◆ **What you should do**
For every line below, output the text exactly and leave out images.
-- Records shown follows --
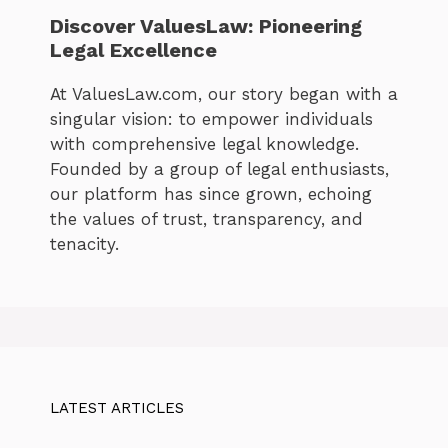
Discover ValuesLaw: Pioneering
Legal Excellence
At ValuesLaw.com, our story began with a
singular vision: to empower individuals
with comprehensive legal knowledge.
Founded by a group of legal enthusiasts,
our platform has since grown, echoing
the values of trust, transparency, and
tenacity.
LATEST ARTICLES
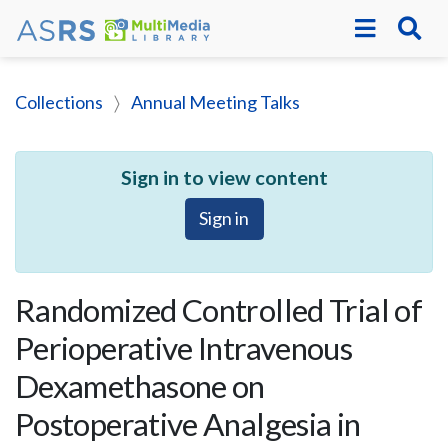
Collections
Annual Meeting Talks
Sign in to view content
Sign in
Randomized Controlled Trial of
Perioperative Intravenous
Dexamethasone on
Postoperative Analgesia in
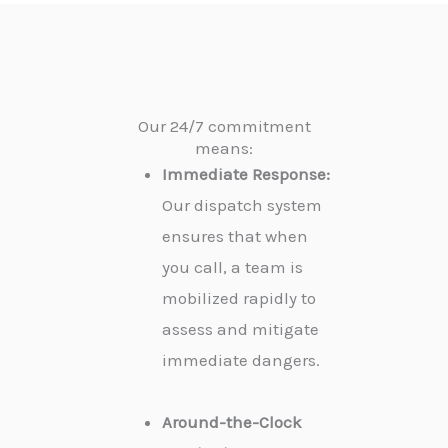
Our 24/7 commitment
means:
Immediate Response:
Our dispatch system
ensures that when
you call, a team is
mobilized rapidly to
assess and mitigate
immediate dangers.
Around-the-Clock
-- Records shown concluded --
◆ **Solution for this problem**
Discover ValuesLaw: Pioneering
Legal Excellence
At ValuesLaw.com, our story began with a
singular vision: to empower individuals
with comprehensive legal knowledge.
Founded by a group of legal enthusiasts,
our platform has since grown, echoing
the values of trust, transparency, and
tenacity.
LATEST ARTICLES
Collections
Annual Meeting Talks
Sign in to view content
Sign in
Randomized Controlled Trial of
Perioperative Intravenous
Dexamethasone on
Postoperative Analgesia in
Our 24/7 commitment
means:
Immediate Response:
Our dispatch system
ensures that when
you call, a team is
mobilized rapidly to
assess and mitigate
immediate dangers.
Around-the-Clock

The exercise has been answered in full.